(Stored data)
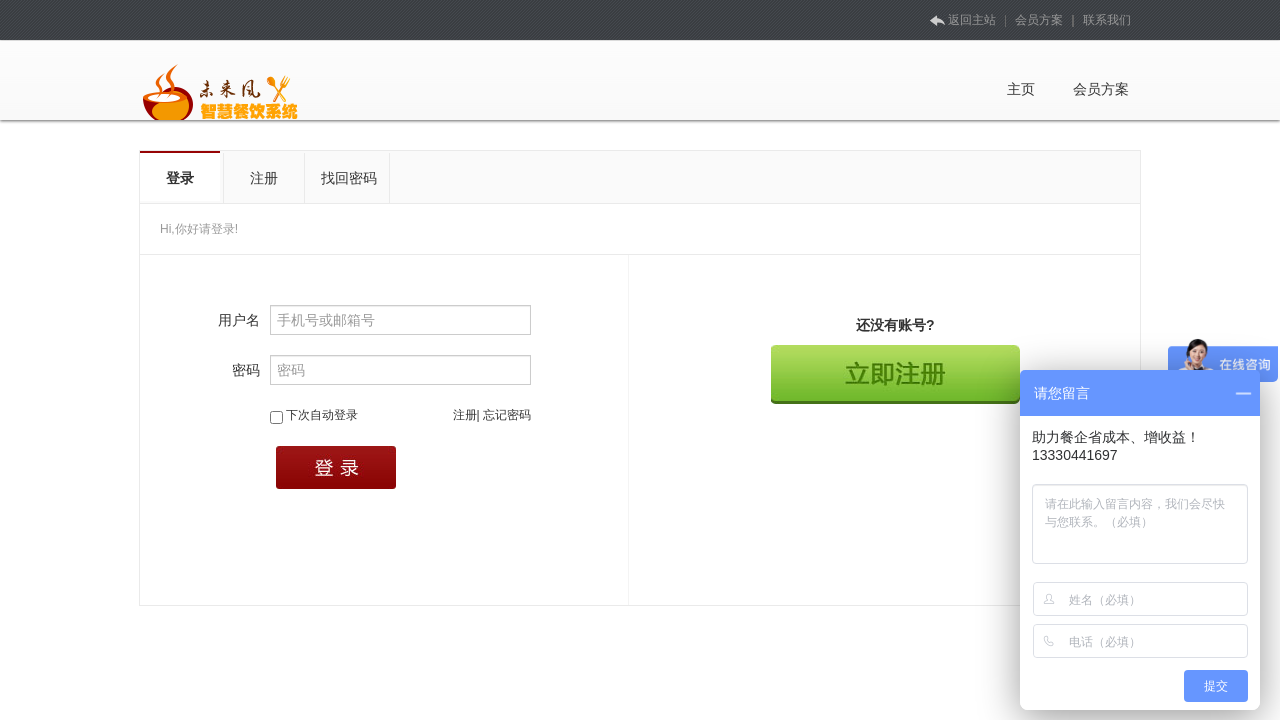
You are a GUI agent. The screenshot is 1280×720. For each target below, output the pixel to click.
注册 (264, 178)
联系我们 (1107, 20)
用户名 (239, 320)
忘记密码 (507, 415)
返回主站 (961, 20)
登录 (180, 178)
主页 (1021, 89)
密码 (246, 370)
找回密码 (349, 178)
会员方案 (1039, 20)
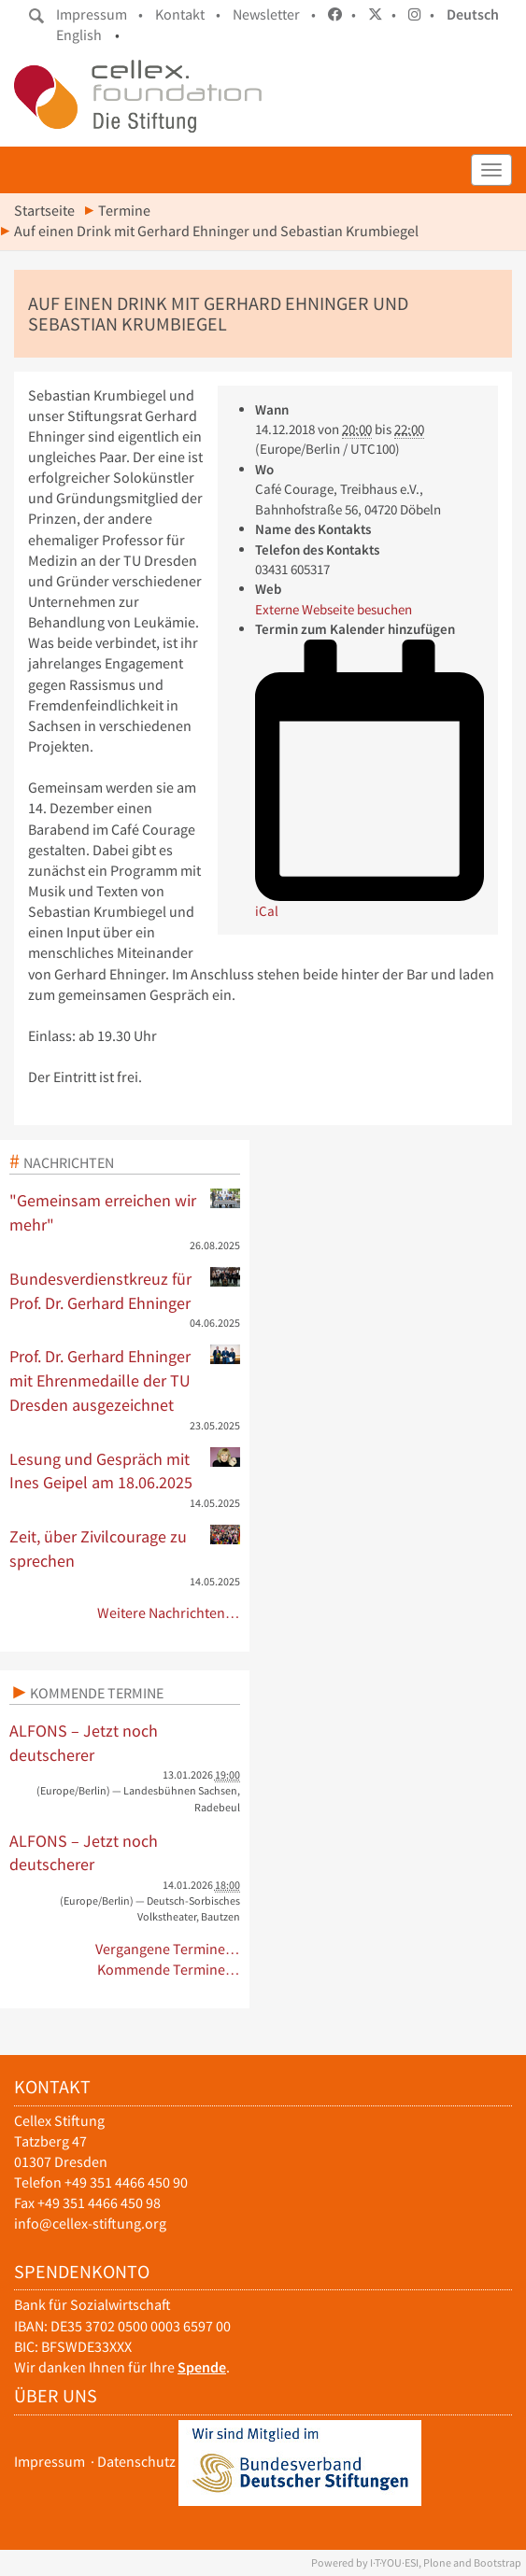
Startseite (44, 210)
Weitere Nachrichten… (168, 1613)
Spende (202, 2367)
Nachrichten (68, 1162)
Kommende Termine (96, 1692)
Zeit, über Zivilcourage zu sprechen (124, 1548)
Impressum (49, 2461)
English (79, 35)
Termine (124, 210)
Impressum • (99, 14)
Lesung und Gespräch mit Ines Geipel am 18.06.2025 (124, 1470)
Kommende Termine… (168, 1969)
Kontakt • (187, 14)
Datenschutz (136, 2461)
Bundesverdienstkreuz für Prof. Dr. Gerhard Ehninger (124, 1290)
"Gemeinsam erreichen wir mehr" (124, 1212)
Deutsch (473, 14)
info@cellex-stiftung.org (90, 2223)
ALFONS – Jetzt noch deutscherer (83, 1743)
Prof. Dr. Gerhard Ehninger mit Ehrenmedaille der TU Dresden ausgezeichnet (124, 1379)
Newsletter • (274, 14)
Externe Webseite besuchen (333, 609)
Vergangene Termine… (167, 1949)
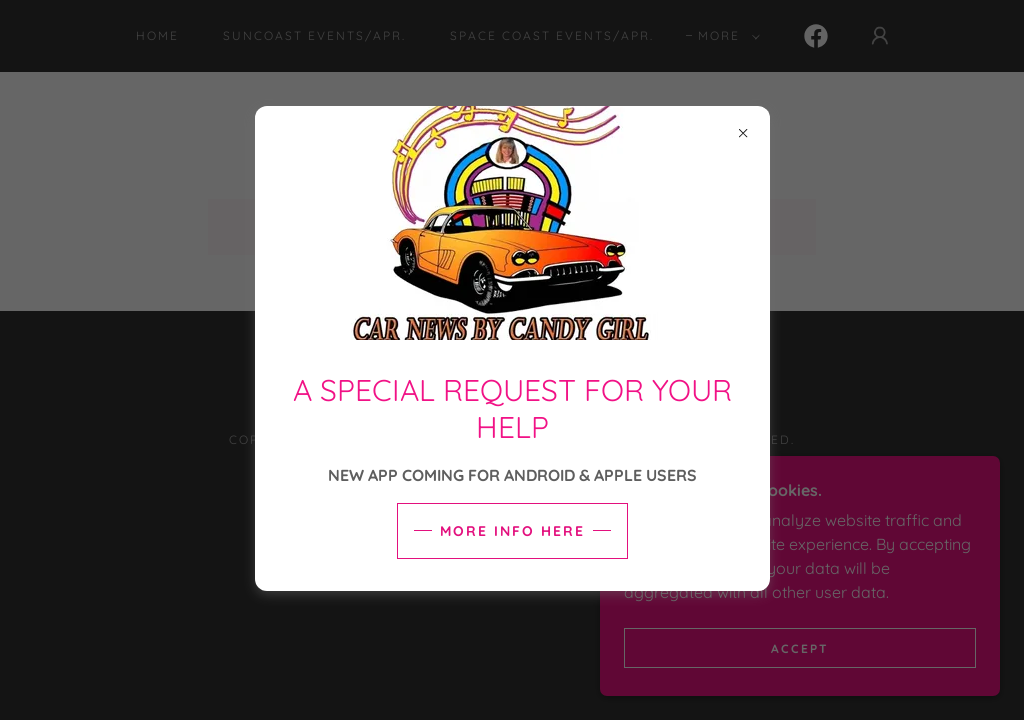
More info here (512, 531)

- PROBLEM TO WORK ON: Pictures are to be left out, while the records are copied word for word.

- REPLY:
You are a GUI agent. The screenshot is 1280×720. For each target below, output the pixel to click.
注册 (264, 178)
联系我们 (1107, 20)
用户名 (239, 320)
忘记密码 (507, 415)
返回主站 (961, 20)
登录 (180, 178)
主页 (1021, 89)
密码 (246, 370)
找回密码 (349, 178)
会员方案 (1039, 20)
Startseite (44, 210)
Weitere Nachrichten… (168, 1613)
Spende (202, 2367)
Nachrichten (68, 1162)
Kommende Termine (96, 1692)
Zeit, über Zivilcourage zu sprechen (124, 1548)
Impressum (49, 2461)
English (79, 35)
Termine (124, 210)
Impressum • (99, 14)
Lesung und Gespräch mit Ines Geipel am 18.06.2025 (124, 1470)
Kommende Termine… (168, 1969)
Kontakt • (187, 14)
Datenschutz (136, 2461)
Bundesverdienstkreuz für Prof. Dr. Gerhard Ehninger (124, 1290)
"Gemeinsam erreichen wir mehr" (124, 1212)
Deutsch (473, 14)
info@cellex-stiftung.org (90, 2223)
ALFONS – Jetzt noch deutscherer (83, 1743)
Prof. Dr. Gerhard Ehninger mit Ehrenmedaille der TU Dresden ausgezeichnet (124, 1379)
Newsletter • (274, 14)
Externe Webseite besuchen (333, 609)
Vergangene Termine… (167, 1949)
More info here (512, 531)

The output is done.